I am running an instance of t2.micro :) I am aware that It is small btw. I am using it because it is free tho.
Edit: I initiated a m4.large instance. I will report you if its work.
Dear @chapmanb ,
Bad news, apparently I faced with another memory problem. I also posted the df command to show you my root memory. It is 30 GB. however, even that did not merit. Also, since I am only going to use bcbio for calling mutations of tumor/normal samples I think I dont need to download other RNAseq stuff. Also I dont think I need aligners too. As I understood from the tutorial I can to --datatarget variation command to make my bcbio_vm.py installation more specific. However, when I removed --aligners from the command line it, it gave an error such as below;
[ec2-user@ip-172-31-62-129 ~]$ bcbio_vm.py --datadir=~/install/bcbio-vm/data install --data --tools --genomes GRCh37
Retrieving bcbio-nextgen docker image with code and tools
Using default tag: latest
latest: Pulling from bcbio/bcbio
Digest: sha256:eb6690f984b44a47389a161240b930b848e62f5e946202a021122e15f8da189b
Status: Image is up to date for bcbio/bcbio:latest
Data not installed, no aligners provided with `--aligners` flag
This is my systems df.
Filesystem 1K-blocks Used Available Use% Mounted on
/dev/xvda1 30830568 30698748 31572 100% /
devtmpfs 4080360 100 4080260 1% /dev
tmpfs 4089368 0 4089368 0% /dev/shm
/dev/xvdf 515930552 296782596 192917172 61% /home/ec2-user/dendi
This is the error that I got while following regular installation.
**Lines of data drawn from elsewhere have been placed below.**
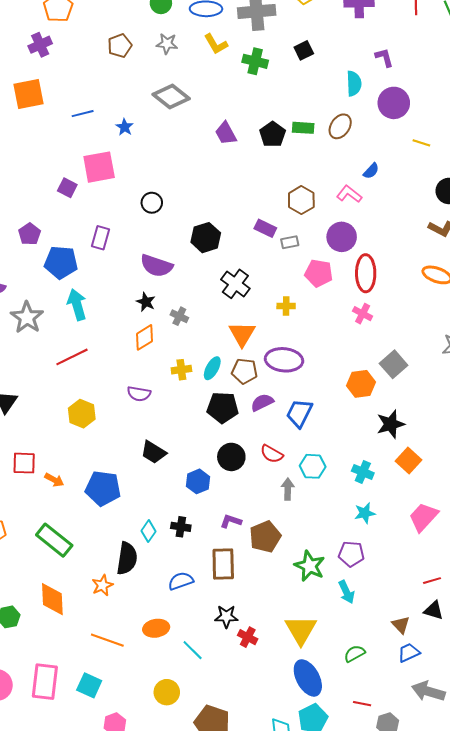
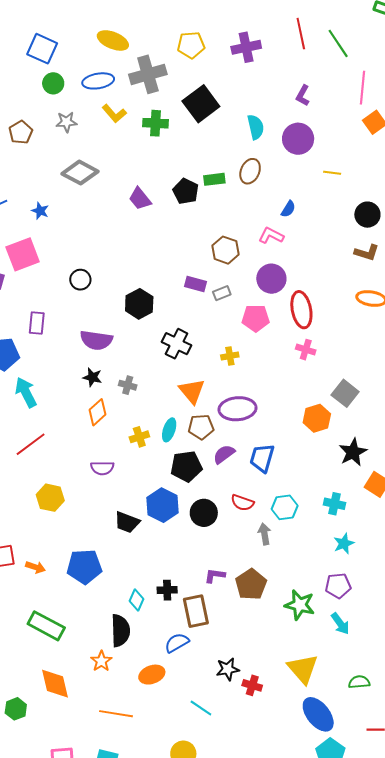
black square: (304, 50) -> (201, 104), size x1.8
purple L-shape: (384, 58) -> (303, 96), moved, turned -125
blue hexagon: (198, 481) -> (162, 505), moved, size x1.4
brown rectangle: (223, 564) -> (196, 611), moved
orange ellipse: (156, 628) -> (152, 675), moved
green semicircle: (354, 653) -> (359, 682), turned 35

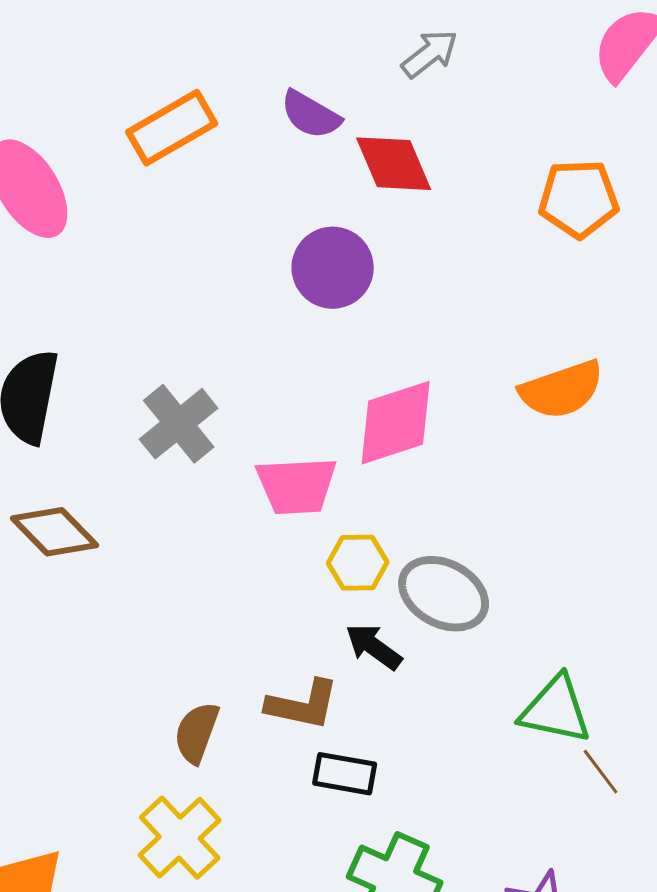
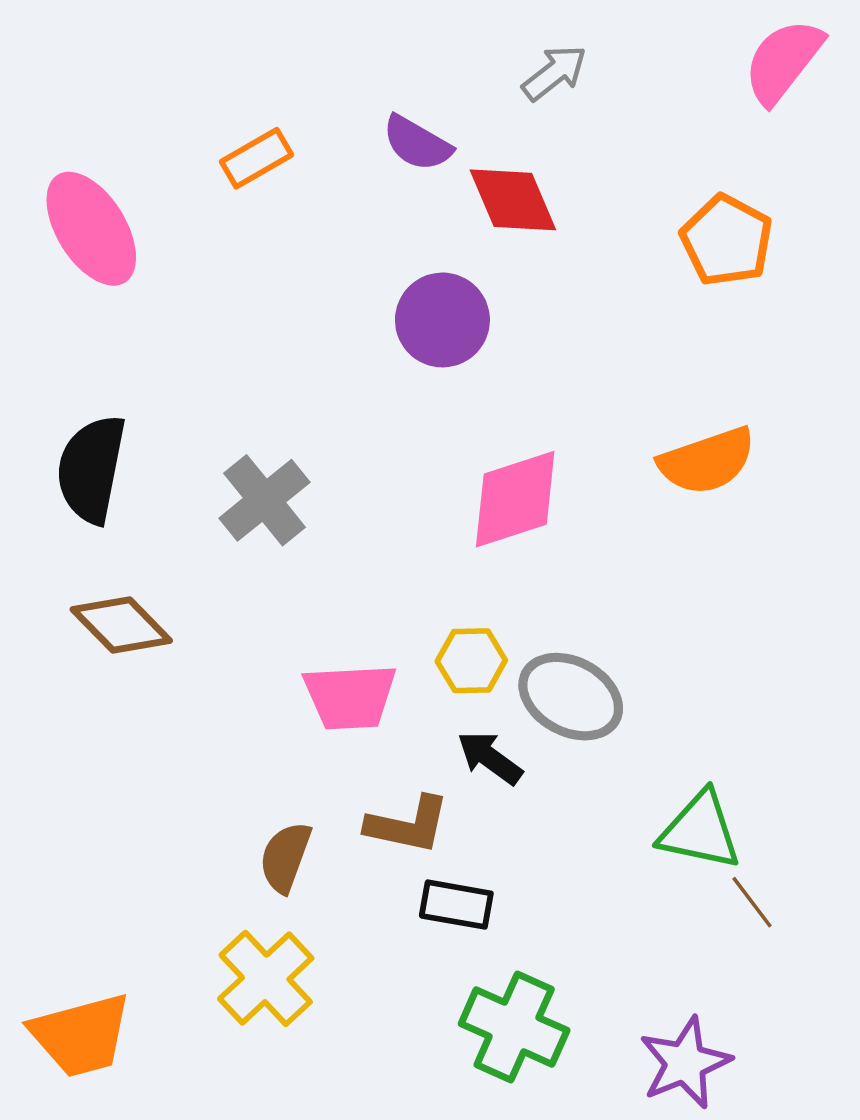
orange rectangle: (172, 128) -> (256, 158), size x0.7
orange pentagon: (579, 199) -> (727, 240), turned 30
pink trapezoid: (297, 486) -> (350, 697), moved

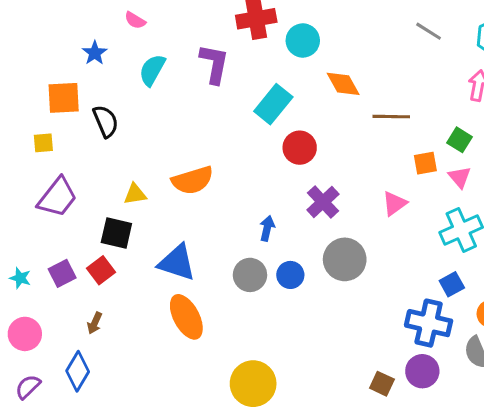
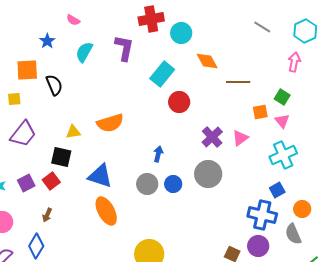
purple cross: (323, 202) -> (212, 137), moved

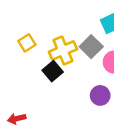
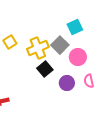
black square: (53, 71) -> (45, 69), moved

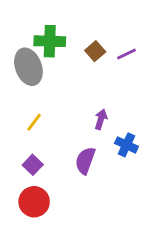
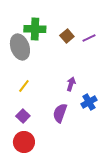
blue cross: (126, 145) -> (89, 102), turned 35

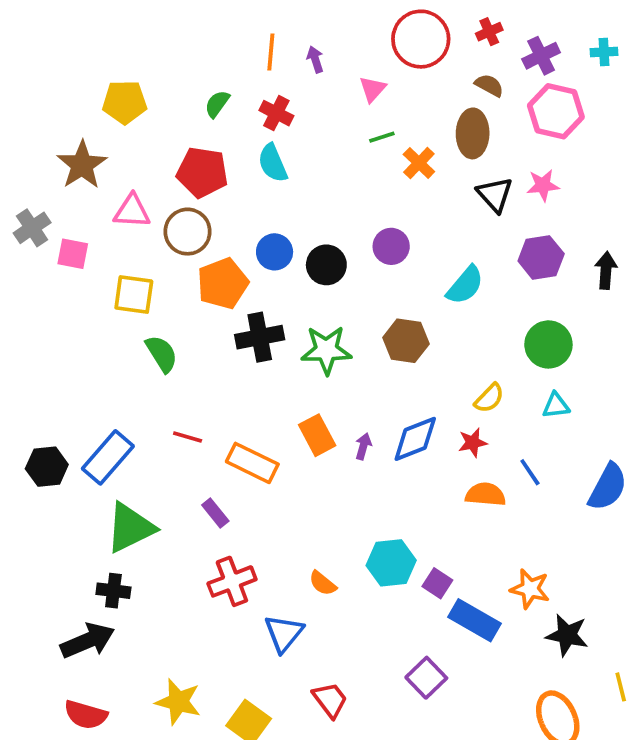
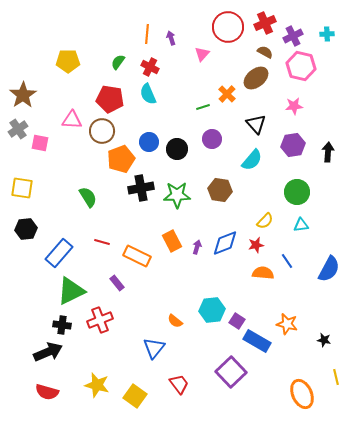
red cross: (489, 32) -> (265, 23), size x1.5
brown ellipse: (473, 133) -> (256, 78), turned 50
green line: (382, 137) -> (203, 107), moved
brown star: (82, 165) -> (23, 95), moved
black triangle: (495, 195) -> (256, 124), moved
yellow square: (134, 294) -> (22, 188), moved
black hexagon: (47, 467) -> (26, 229), moved
red cross: (232, 581) -> (100, 320), moved
black star: (567, 635) -> (324, 340), moved, size x0.6
purple square: (426, 678) -> (231, 372), size x1.4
[ec2-user@ip-172-31-62-129 ~]$ bcbio_vm.py --datadir=~/install/bcbio-vm/data install --data --tools \
> --genomes GRCh37 --aligners bwa
Retrieving bcbio-nextgen docker image with code and tools
Using default tag: latest
latest: Pulling from bcbio/bcbio
Digest: sha256:eb6690f984b44a47389a161240b930b848e62f5e946202a021122e15f8da189b
Status: Image is up to date for bcbio/bcbio:latest
Stopping docker container
Traceback (most recent call last):
File "/usr/local/bin/bcbio_vm.py", line 4, in <module>
__import__('pkg_resources').run_script('bcbio-nextgen-vm==0.1.0a0', 'bcbio_vm.py')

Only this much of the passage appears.